HawkingStephen Hawking has joined the small group of people sounding the alarm about the possibility of super-intelligence arriving in the next few decades. In a blog in the Huffington Post, he and three American professors at MIT and Berkeley warn that it “would be a mistake, and potentially our worst mistake ever … to dismiss the notion of highly intelligent machines as mere science fiction.”

“Artificial intelligence (AI) research is now progressing rapidly,” the post continues, arguing that Watson’s Jeopardy success and self-driving cars ” will probably pale against what the coming decades will bring. … Success in creating AI would be the biggest event in human history … The short-term impact of AI depends on who controls it, the long-term impact depends on whether it can be controlled at all.”

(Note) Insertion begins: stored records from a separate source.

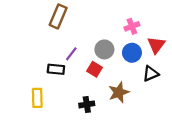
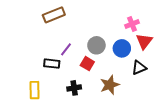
brown rectangle: (58, 16) -> (54, 15), turned 45
pink cross: (132, 26) -> (132, 24), moved
black cross: (87, 104) -> (74, 88), moved

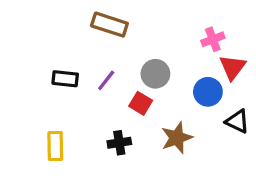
brown rectangle: (54, 15) -> (109, 25), moved, turned 40
blue circle: (122, 48) -> (208, 92), moved
black rectangle: (52, 64) -> (65, 79), moved
black triangle: (139, 68) -> (237, 121), moved, turned 49

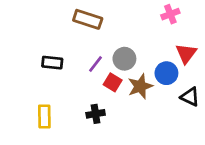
pink cross: (213, 39) -> (170, 14), moved
purple line: (106, 80) -> (96, 64), moved
brown star: (177, 138) -> (140, 86), moved

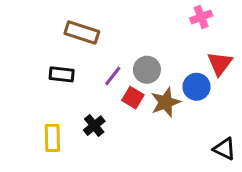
brown rectangle: (88, 19) -> (82, 33), moved
black triangle: (190, 97) -> (224, 149), moved
black cross: (96, 114) -> (94, 126), moved, turned -30

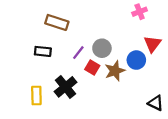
black cross: (94, 126) -> (65, 87), size x1.5

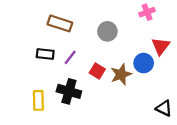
gray circle: (102, 48) -> (107, 31), moved
purple line: (78, 53) -> (70, 57), moved
black cross: (65, 87) -> (69, 91), turned -35

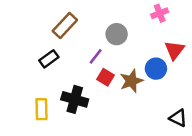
brown rectangle: (60, 23) -> (65, 26), turned -65
black rectangle: (45, 54) -> (49, 59), turned -42
purple line: (70, 57) -> (96, 56), moved

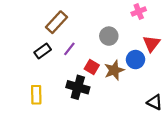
gray circle: (117, 34) -> (109, 36), moved
purple line: (96, 56) -> (69, 49), moved
black cross: (75, 99) -> (78, 87), moved

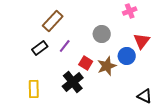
black cross: (78, 87) -> (73, 82), turned 35

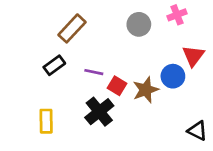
gray circle: (102, 34) -> (139, 24), moved
purple line: (65, 46) -> (94, 72), moved, turned 64

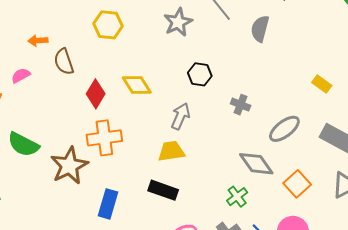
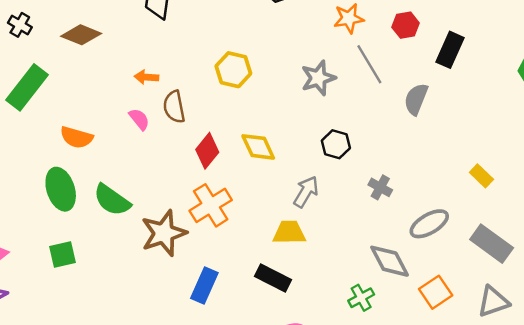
pink semicircle: (21, 75) -> (139, 119), moved, turned 72
orange cross: (104, 138) -> (211, 205), turned -32

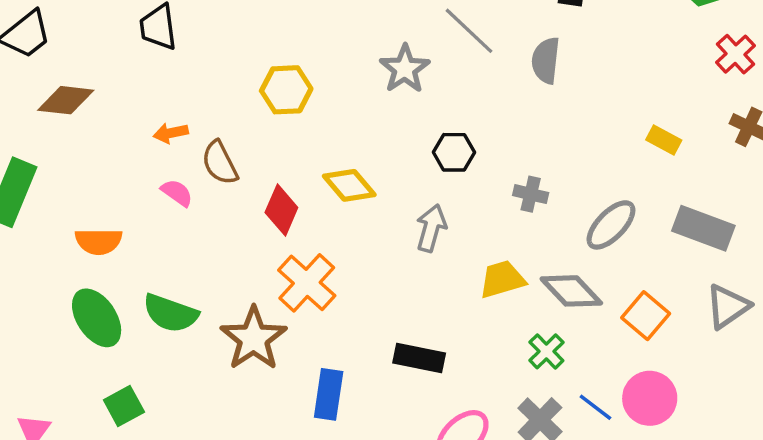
yellow trapezoid: (289, 232) -> (502, 279), moved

Hawking and his colleagues use the analogy of alien contact to illustrate the gravity of the problem:”So, facing possible futures of incalculable benefits and risks, the experts are surely doing everything possible to ensure the best outcome, right?  Wrong. If a superior alien civilization sent us a text message saying, “We’ll arrive in a few decades,” would we just reply, “OK, call us when you get here — we’ll leave the lights on”? Probably not, but this is more or less what is happening with AI. Although we are facing potentially the best or worst thing ever to happen to humanity, little serious research is devoted to these issues outside small non-profit institutes such as the Cambridge Center for Existential Risk, the Future of Humanity Institute, the Machine Intelligence Research Institute, and the Future of Life Institute. All of us — not only scientists, industrialists and generals — should ask ourselves what can we do now to improve the chances of reaping the benefits and avoiding the risks.”